McGinnis noted that no one called 911 to report the first shooting, a detail both White and Duggan said they found troubling.
"I know from the time I spent with the officers yesterday, they're going to be haunted for a long time. They very likely could have prevented two and probably three tragedies had they had an immediate notice," Duggan said.
Detroit does not have a ShotSpotter gunfire detection system like many large cities, which immediately notifies police of the location of gunshots, Duggan and White said.
White added, "What we don't want to happen is gunshots to become commonplace in our community. We don't want to become desensitized to someone shooting in our community. There should never be a condition ever that someone uses a gun in our community that's unaccounted for."
McGinnis said the second shooting happened 30 minutes after the first shooting. In that episode, a 911 caller reported that a woman in her 40s was lying on a sidewalk with multiple gunshot wounds. He said the victim was found three blocks from the first shooting.
The victim, who died at the scene, has yet to be identified.
McGinnis said that as officers were investigating the second shooting, they responded to the sound of gunshots nearby and found another woman fatally shot. He said the woman had been waiting for a bus when the suspect walked by her, returned and shot her without provocation.
He said the suspect walked away, but returned and shot the woman again before fleeing.
The victim, identified by the prosecutor's office as 43-year-old Lari Briscol of Detroit, was pronounced dead at the scene.
At 7:08 a.m., a 76-year-old man out walking his dog was confronted by the suspect, who allegedly shot him and his dog in yet another unprovoked attack. The victim suffered a bullet wound to the leg, and neighbors who heard the gunshots likely saved the man's life by coming to his aid and putting a tourniquet on his leg and getting him to a hospital immediately, McGinnis said.
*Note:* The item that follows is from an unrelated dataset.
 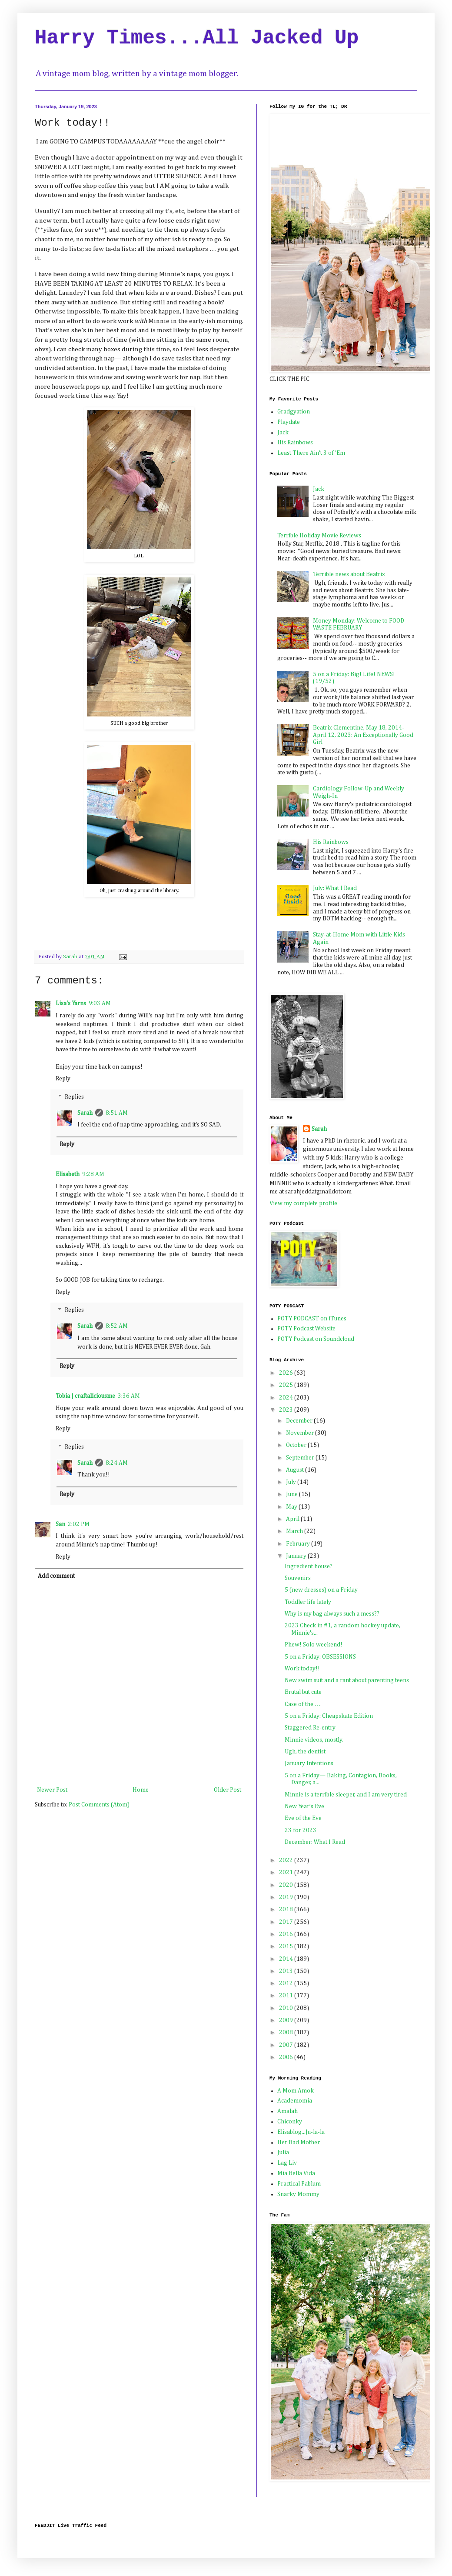 What do you see at coordinates (291, 1482) in the screenshot?
I see `July` at bounding box center [291, 1482].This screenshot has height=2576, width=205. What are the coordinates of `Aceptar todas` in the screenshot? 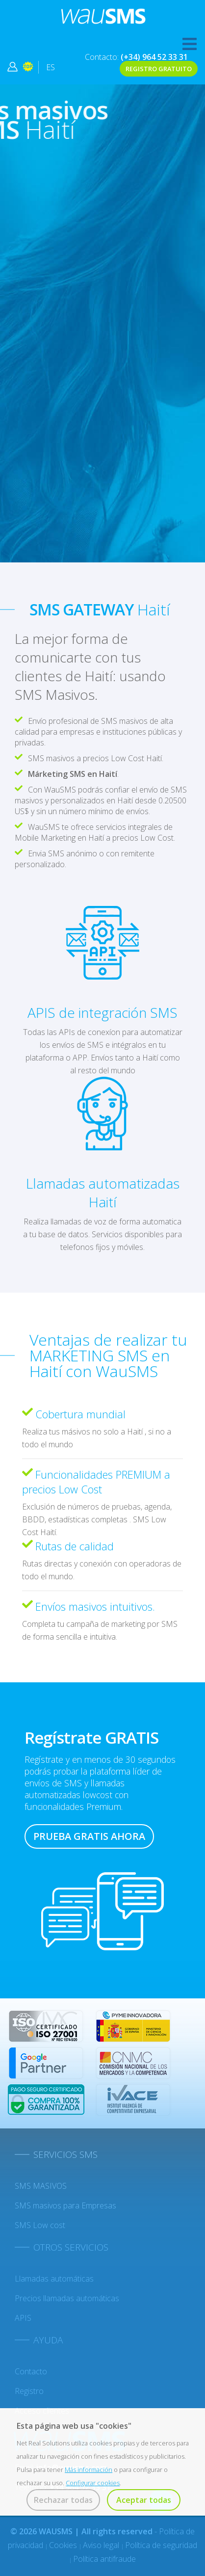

The victim, identified by the prosecutor's office as John Palik of Detroit, was treated at the hospital and both he and his dog survived the attack.
White said the suspect did not rob or attempt to rob any of the victims.
White said technology played a key role in cracking the case, explaining that it allowed investigators to quickly analyze shell casings from each of the crime scenes and determine that the same gun was used in all four shootings.
"If someone uses a weapon in our community, we're going to use every resource we have to lock you up and we make no apologies about that," White said. "Enough is enough. This is unacceptable and it needs to stop."
ABC News' Alex Stone contributed to this report.